--- START ---
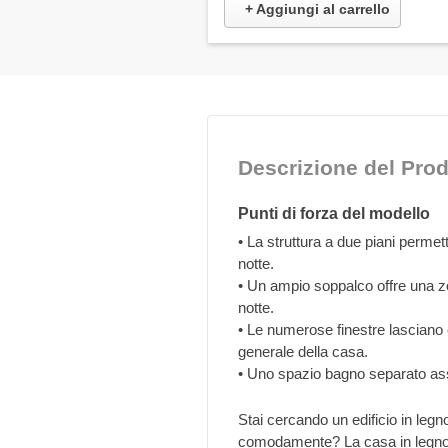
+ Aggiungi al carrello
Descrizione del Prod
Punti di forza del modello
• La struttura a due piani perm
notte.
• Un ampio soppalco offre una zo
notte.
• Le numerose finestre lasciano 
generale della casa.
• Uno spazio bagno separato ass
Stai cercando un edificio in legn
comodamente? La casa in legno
--- END ---
--- START ---
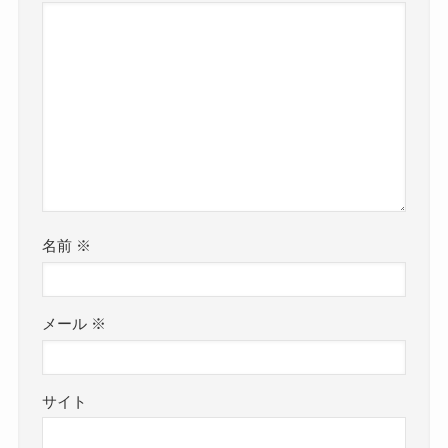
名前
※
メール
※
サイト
--- END ---
What you have to do ▸
Collect the complete line wherever the string "casa" appears in the records.

Answer to the exercise ▸
generale della casa.
comodamente? La casa in legno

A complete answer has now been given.